There’s a seeming emptiness within the former showrunner’s painstakingly cultivated reputation as a feminist, which has fallen to pieces in recent years with much of the Justice League cast voicing concerns with his on-set demeanor. Meanwhile, both Laura Donnelly and Ann Skelly have defended their experiences with Whedon on this project; it is worth noting that the guy has not been disciplined or charged for alleged misbehavior.

Yet it rubs the wrong way that Whedon resurrected his butt-kicking-female thing shortly before Angel and Buffy star Charisma Carpenter gave negative accounts of how he treated her behind the scenes. All of this judginess on my behalf might seem to be too much. After all, lots of downright criminal people do create art that’s embraced by the masses despite their wrongdoings. Yet my gut feeling is this: yes, there are instances where one can separate the artist from his work, yet The Nevers feels so quintessentially “Whedon” that it’s nearly impossible to not think of him during most moments. Add that to him leaving the show that carries his undeniable fingerprints, and things look rough.

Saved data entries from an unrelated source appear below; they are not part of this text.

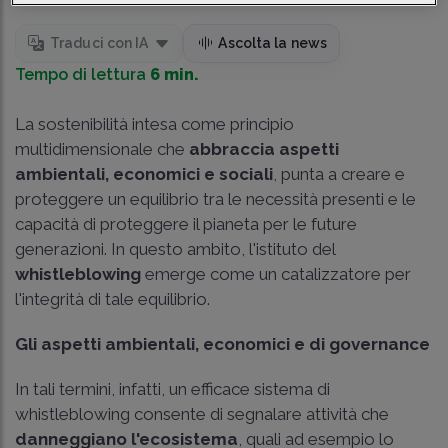
Traduci con IA
Ascolta la news
Tempo di lettura
6 min.
La sostenibilità intesa come principio
multidimensionale che
abbraccia aspetti
ambientali, economici e sociali
, punta a creare e
proteggere un equilibrio tra le necessità presenti e le
capacità di proteggere il pianeta per le future
generazioni. In questo ambito, l'istituto del
whistleblowing
emerge come un catalizzatore per
l'integrità di tale equilibrio.
Gli aspetti ambientali, economici e di governance
In tali termini, infatti, un efficace sistema di
whistleblowing consente di segnalare attività che
danneggiano l'ecosistema
, quali ad esempio lo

That’s especially the case since The Nevers could have been HBO’s next Game of Thrones-style event series. Not that HBO is hurting, since several recent limited series have been big audience and critical hits. This might have been a contender with a showrunner who’s fully in the zone to wrap their arms around this massive clock of a show, with all its moving parts. That sounds very Watchmen, I know, but it’s not. Instead, we’ve got a dodgy clock that’s not running properly but still happens to be correct twice per day. There’s a lot of fun to be had with The Nevers, but it’s still an untidy fiasco with a steampunk elephant lurking in the wings.

HBO’s ‘The Nevers’ premieres the first of six episodes Sunday, April 11 at 9 pm EST. The final six episodes of the season will air later this year.